**** DATA PROVIDED

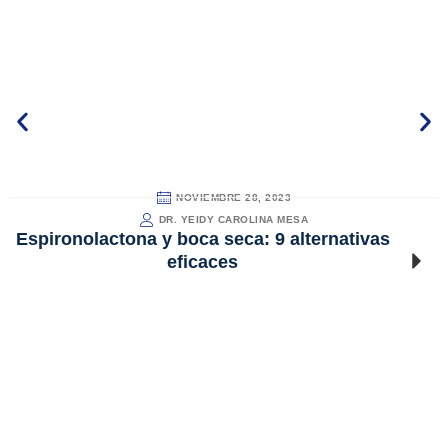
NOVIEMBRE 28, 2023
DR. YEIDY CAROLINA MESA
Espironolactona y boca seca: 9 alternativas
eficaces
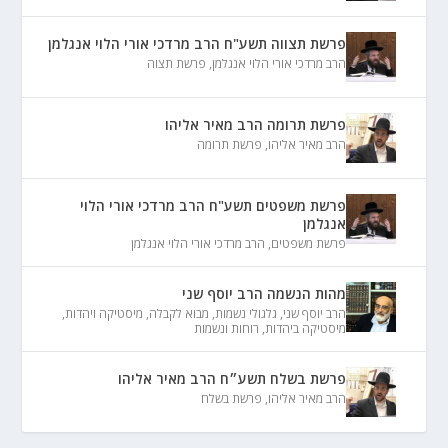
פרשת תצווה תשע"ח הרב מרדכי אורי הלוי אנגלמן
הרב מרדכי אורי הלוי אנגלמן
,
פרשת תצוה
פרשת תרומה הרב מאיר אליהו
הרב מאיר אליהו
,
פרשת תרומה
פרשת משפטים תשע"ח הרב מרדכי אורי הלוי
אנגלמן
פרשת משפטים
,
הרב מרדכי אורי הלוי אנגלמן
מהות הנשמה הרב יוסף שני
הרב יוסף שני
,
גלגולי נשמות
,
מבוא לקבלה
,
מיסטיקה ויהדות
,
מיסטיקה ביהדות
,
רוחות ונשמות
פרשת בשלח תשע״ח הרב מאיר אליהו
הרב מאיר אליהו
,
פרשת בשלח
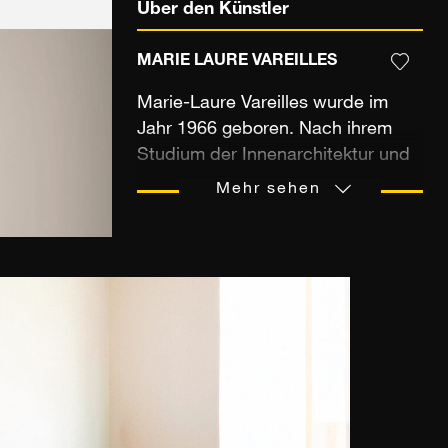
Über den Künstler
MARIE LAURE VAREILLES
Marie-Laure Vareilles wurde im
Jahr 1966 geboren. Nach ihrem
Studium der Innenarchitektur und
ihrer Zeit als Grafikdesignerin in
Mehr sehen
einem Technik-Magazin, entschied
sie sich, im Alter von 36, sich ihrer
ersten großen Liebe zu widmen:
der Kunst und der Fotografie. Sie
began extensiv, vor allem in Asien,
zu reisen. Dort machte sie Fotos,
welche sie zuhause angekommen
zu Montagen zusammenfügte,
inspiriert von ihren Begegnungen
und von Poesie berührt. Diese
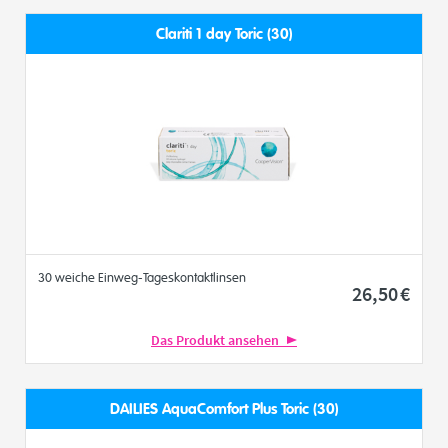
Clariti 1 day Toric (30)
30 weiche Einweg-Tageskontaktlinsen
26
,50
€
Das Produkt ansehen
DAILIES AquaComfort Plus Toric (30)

********

■ WORK ITEM ■
Please show every line of the material that contains the string "אליהו".

■ SOLVED PROBLEM ■
פרשת תרומה הרב מאיר אליהו
הרב מאיר אליהו
פרשת בשלח תשע״ח הרב מאיר אליהו
הרב מאיר אליהו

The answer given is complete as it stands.